未来を動かす「高出力GaNデバイス」市場が急成長!EVから再生エネまで変革をリードする次世代半導体の可能性

次世代半導体「高出力GaNデバイス」が世界市場を牽引、2032年には20億ドル規模へ

電気自動車(EV)から再生可能エネルギー、データセンターに至るまで、私たちの社会はより高い効率と持続可能性を求めています。この大きな流れを技術面から支えるのが、次世代半導体「高出力GaN(窒化ガリウム)デバイス」です。株式会社マーケットリサーチセンターが発表した最新の調査レポート「高出力GaNデバイスの世界市場(2026年~2032年)」によると、この市場は2025年の4億900万米ドルから、2032年には20億3500万米ドルへと拡大し、2026年から2032年にかけて年平均成長率(CAGR)26.3%で成長すると予測されています。

高出力GaNデバイスの世界市場

GaNデバイスの「すごい」ポイントとは?

「GaN(窒化ガリウム)デバイス」は、従来の半導体材料であるシリコンに代わる、新しい高性能半導体です。では、具体的に何がすごいのでしょうか。

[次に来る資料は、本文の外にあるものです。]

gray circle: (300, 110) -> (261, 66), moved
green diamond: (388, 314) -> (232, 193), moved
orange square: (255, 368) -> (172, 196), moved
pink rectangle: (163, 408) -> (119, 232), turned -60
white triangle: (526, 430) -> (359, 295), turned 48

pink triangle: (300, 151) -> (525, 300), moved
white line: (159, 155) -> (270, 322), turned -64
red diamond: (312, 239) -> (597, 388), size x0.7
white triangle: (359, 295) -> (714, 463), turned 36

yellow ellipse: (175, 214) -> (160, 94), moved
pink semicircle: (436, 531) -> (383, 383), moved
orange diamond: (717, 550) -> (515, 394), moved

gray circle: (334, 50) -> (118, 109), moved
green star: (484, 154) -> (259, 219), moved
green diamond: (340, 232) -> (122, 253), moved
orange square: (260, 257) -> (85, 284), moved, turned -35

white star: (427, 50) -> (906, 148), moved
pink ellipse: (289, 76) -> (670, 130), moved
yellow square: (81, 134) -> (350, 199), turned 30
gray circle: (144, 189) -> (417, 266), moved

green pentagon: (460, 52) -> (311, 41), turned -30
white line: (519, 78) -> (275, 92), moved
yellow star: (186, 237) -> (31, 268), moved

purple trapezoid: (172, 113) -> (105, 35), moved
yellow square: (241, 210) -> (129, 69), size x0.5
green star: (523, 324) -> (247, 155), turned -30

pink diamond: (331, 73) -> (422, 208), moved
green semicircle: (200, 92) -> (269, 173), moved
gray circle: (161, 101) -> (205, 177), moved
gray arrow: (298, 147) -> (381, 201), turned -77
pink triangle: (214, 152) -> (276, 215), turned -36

GaNは「広いバンドギャップ」という特性を持っています。これは、電子が移動するために必要なエネルギーの差が大きいため、高い電圧に耐え、熱に強く、電気を高速で流せるという特徴です。これにより、エネルギーの無駄が少ない「高効率」な電力変換が可能になります。

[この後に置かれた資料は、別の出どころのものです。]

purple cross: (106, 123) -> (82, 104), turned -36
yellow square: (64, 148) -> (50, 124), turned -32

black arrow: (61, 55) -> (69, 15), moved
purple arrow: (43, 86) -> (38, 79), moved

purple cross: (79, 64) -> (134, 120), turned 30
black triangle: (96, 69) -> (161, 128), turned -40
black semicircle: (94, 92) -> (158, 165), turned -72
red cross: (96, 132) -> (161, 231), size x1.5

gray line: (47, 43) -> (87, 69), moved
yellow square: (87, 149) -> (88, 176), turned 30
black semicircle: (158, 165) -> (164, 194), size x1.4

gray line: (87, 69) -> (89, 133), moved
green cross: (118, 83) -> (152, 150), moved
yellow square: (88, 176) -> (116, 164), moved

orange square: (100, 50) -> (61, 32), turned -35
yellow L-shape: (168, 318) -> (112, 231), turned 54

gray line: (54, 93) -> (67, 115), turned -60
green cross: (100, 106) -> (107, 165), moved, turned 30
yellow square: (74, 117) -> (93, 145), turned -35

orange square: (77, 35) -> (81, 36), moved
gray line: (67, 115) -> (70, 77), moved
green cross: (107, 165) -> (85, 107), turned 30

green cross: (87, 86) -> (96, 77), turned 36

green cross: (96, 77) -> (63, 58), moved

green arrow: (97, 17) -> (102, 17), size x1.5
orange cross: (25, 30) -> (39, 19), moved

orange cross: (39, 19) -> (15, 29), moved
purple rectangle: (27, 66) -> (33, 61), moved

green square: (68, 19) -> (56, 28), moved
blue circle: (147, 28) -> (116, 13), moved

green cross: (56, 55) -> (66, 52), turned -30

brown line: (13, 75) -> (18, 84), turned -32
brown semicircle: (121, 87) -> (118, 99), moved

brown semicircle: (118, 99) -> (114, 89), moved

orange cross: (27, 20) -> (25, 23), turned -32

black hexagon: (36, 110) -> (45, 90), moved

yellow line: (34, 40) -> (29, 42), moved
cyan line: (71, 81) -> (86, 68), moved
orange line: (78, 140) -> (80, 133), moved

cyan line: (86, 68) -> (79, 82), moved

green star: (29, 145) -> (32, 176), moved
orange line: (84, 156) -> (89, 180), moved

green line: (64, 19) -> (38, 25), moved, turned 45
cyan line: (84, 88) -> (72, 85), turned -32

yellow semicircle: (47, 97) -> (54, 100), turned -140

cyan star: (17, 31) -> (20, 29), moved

従来のシリコン半導体と比較して、GaNデバイスは高い電圧(通常650V以上)と大電流を扱えるだけでなく、非常に速いスイッチング(電流のオン・オフ切り替え)が可能です。この特性により、同じ性能を持つ電子機器でも大幅な「小型化」や「軽量化」、そして「高効率化」が実現できるのが、GaNデバイスの最大の魅力です。

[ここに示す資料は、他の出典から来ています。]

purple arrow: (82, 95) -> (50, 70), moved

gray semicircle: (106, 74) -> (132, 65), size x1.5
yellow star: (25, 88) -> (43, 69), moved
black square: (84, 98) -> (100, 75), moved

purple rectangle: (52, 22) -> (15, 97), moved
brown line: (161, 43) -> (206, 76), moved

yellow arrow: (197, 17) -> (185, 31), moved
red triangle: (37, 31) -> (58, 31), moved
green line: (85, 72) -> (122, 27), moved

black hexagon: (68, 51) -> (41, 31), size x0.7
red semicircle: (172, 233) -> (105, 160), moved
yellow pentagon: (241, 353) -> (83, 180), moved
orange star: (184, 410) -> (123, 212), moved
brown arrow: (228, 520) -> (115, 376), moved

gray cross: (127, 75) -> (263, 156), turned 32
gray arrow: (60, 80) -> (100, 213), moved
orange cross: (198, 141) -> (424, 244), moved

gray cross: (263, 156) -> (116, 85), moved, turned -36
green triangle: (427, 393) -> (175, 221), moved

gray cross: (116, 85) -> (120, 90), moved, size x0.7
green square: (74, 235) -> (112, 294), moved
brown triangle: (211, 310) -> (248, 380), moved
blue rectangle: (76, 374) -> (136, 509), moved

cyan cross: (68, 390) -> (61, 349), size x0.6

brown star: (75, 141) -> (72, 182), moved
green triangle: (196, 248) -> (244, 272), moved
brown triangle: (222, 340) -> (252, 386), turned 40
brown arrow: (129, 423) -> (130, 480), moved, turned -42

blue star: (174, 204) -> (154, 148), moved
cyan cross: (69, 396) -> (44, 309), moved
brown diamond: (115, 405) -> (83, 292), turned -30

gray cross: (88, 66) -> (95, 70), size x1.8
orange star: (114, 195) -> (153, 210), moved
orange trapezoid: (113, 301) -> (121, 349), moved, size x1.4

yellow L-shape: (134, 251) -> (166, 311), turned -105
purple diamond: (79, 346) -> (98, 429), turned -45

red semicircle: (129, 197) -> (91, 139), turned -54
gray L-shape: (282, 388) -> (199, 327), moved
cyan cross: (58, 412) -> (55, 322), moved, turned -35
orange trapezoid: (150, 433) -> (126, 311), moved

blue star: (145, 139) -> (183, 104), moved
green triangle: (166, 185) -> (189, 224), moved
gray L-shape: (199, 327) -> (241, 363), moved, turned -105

主な製品カテゴリーには、高速スイッチングや高周波動作に適した「高電圧GaN HEMT(高電子移動度トランジスタ)」や、GaNベースのパワーモジュールなどが含まれます。

私たちの未来にどう役立つのか?具体的な応用例

高出力GaNデバイスは、すでに多くの分野で実用化が進み、また将来的な応用も期待されています。その影響は、私たちの日常生活から産業の基盤まで多岐にわたります。

電気自動車(EV)の進化

EVのモーターを動かすには、バッテリーの直流電力を交流電力に変換する「インバータ」が必要です。GaNデバイスをインバータに採用することで、EVのインバータをより小型・軽量化し、電力変換効率を高めることができます。これにより、EVは一回の充電でより長く走れるようになり、さらに車両全体の軽量化にも貢献します。特に、次世代の800V車載アーキテクチャを実現する上で、GaNは重要な要素になると言われています。

再生可能エネルギーの普及

太陽光発電や風力発電で得られた電力を家庭や送電網に送るための「インバータ」や「コンバータ」も、GaNデバイスによって小型化・高効率化が進みます。これにより、発電システムの設置スペースを削減し、発電された電力を無駄なく利用できるようになるため、再生可能エネルギーのさらなる普及を後押しします。

データセンターと産業の効率化

データセンターのサーバー用電源や、工場で使われる産業用モーターの制御システムにもGaNデバイスが導入され始めています。これにより、電力消費の削減や機器の高性能化が図られ、運用コストの低減と環境負荷の軽減に貢献します。

その他の応用分野

航空宇宙・防衛用電源システムやスマートグリッドインフラなど、高い信頼性と効率が求められる分野でもGaNデバイスの採用が拡大しています。

市場の成長を支える技術革新と将来性

高出力GaNデバイス市場の急成長は、世界の「電動化」や「脱炭素化」といった大きなトレンドと密接に結びついています。さらに、技術革新もこの成長を後押ししています。

例えば、「GaN-on-GaN」や「GaN-on-diamond」といった新しいプラットフォームは、さらに高い電圧や熱に耐えるデバイスを可能にし、より過酷な環境での利用が期待されています。また、「GaNパワーIC」や「モノリシックGaNシステム」といった、複数の機能を一つにまとめた統合ソリューションも登場し、より複雑なシステムへの組み込みが容易になっています。これらの技術はまだ研究段階にあるものもありますが、将来の可能性を広げるものです。

主要企業であるInnoscience、Infineon、Navitas、EPC、Transphormなどは、高出力GaNの開発に積極的に投資しており、基板や製造プロセスのコスト削減が進めば、今後さらに多くの産業や製品でGaNデバイスの採用が拡大すると予想されます。

高出力GaNデバイスは、高効率な電力変換を通じて、より持続可能でスマートな社会の実現に不可欠な存在となるでしょう。今後の技術進化と市場の動向から目が離せません。